● Required work
Make an exact copy of all the records that follow, apart from the pictures.

● Extracted information

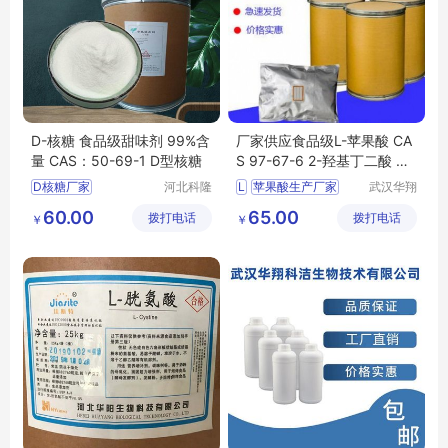
D-核糖 食品级甜味剂 99%含
厂家供应食品级L-苹果酸 CA
量 CAS：50-69-1 D型核糖
S 97-67-6 2-羟基丁二酸 酸
味剂
D核糖厂家
河北科隆
L
苹果酸生产厂家
武汉华翔
多生物科
科洁生物
D核糖生产厂家
苹果酸厂家
60.00
65.00
拨打电话
技有限公
拨打电话
技术有限
￥
￥
食品级D核糖
苹果酸价格
司
公司
D核糖价格
D核糖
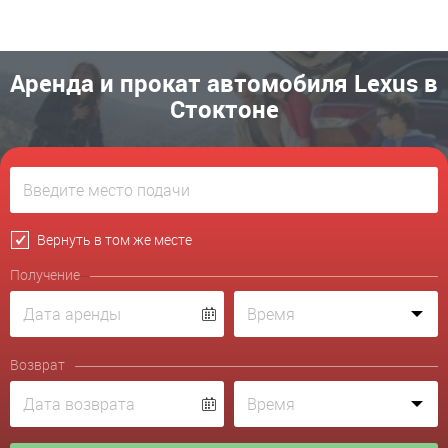
Аренда и прокат автомобиля Lexus в
Стоктоне
Вернуть в том же месте
Получение
Возврат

● Written solution
D-核糖 食品级甜味剂 99%含
厂家供应食品级L-苹果酸 CA
量 CAS：50-69-1 D型核糖
S 97-67-6 2-羟基丁二酸 酸
味剂
D核糖厂家
河北科隆
L
苹果酸生产厂家
武汉华翔
多生物科
科洁生物
D核糖生产厂家
苹果酸厂家
60.00
65.00
拨打电话
技有限公
拨打电话
技术有限
￥
￥
食品级D核糖
苹果酸价格
司
公司
D核糖价格
D核糖
Аренда и прокат автомобиля Lexus в
Стоктоне
Вернуть в том же месте
Получение
Возврат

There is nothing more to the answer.